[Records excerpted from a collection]

== == ==

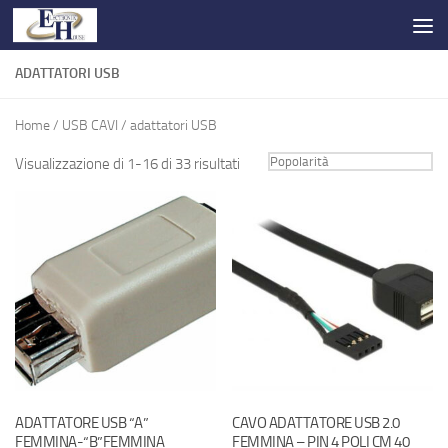
Salta al contenuto
ADATTATORI USB
Home
/
USB CAVI
/ adattatori USB
Visualizzazione di 1-16 di 33 risultati
ADATTATORE USB “A”
CAVO ADATTATORE USB 2.0
FEMMINA-“B”FEMMINA
FEMMINA – PIN 4 POLI CM 40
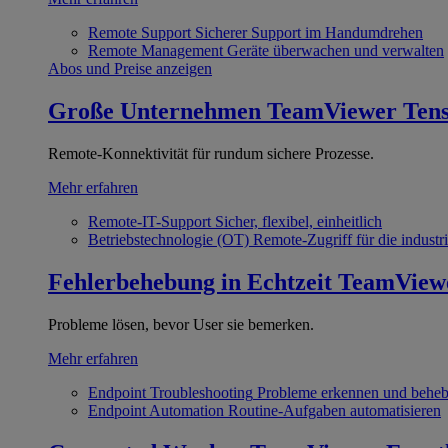
Remote Support
Sicherer Support im Handumdrehen
Remote Management
Geräte überwachen und verwalten
Abos und Preise anzeigen
Große Unternehmen
TeamViewer Ten
Remote-Konnektivität für rundum sichere Prozesse.
Mehr erfahren
Remote-IT-Support
Sicher, flexibel, einheitlich
Betriebstechnologie (OT)
Remote-Zugriff für die industri
Fehlerbehebung in Echtzeit
TeamView
Probleme lösen, bevor User sie bemerken.
Mehr erfahren
Endpoint Troubleshooting
Probleme erkennen und behe
Endpoint Automation
Routine-Aufgaben automatisieren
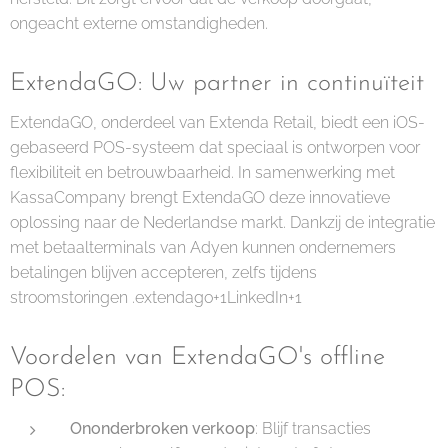
ongeacht externe omstandigheden.
ExtendaGO: Uw partner in continuïteit
ExtendaGO, onderdeel van Extenda Retail, biedt een iOS-
gebaseerd POS-systeem dat speciaal is ontworpen voor
flexibiliteit en betrouwbaarheid. In samenwerking met
KassaCompany brengt ExtendaGO deze innovatieve
oplossing naar de Nederlandse markt. Dankzij de integratie
met betaalterminals van Adyen kunnen ondernemers
betalingen blijven accepteren, zelfs tijdens
stroomstoringen .extendago+1LinkedIn+1
Voordelen van ExtendaGO's offline
POS:
Ononderbroken verkoop
: Blijf transacties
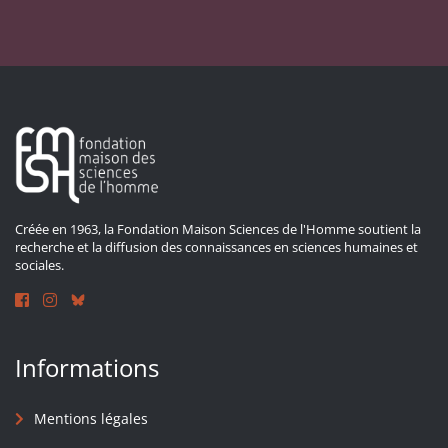
Créée en 1963, la Fondation Maison Sciences de l'Homme soutient la
recherche et la diffusion des connaissances en sciences humaines et
sociales.
Informations
Mentions légales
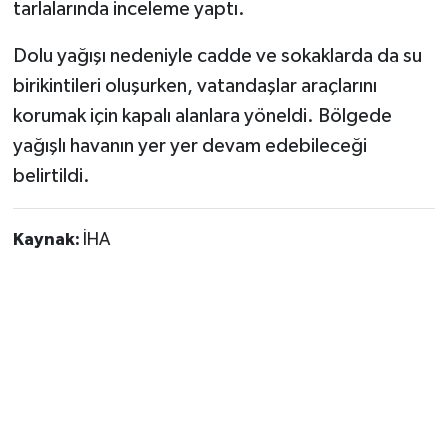
tarlalarında inceleme yaptı.
Dolu yağışı nedeniyle cadde ve sokaklarda da su
birikintileri oluşurken, vatandaşlar araçlarını
korumak için kapalı alanlara yöneldi. Bölgede
yağışlı havanın yer yer devam edebileceği
belirtildi.
Kaynak:
İHA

== == ==

## What the task asks:
From the data above, copy every line where "Support" appears.

## Exercise output:
Remote Support
Sicherer Support im Handumdrehen
Remote-IT-Support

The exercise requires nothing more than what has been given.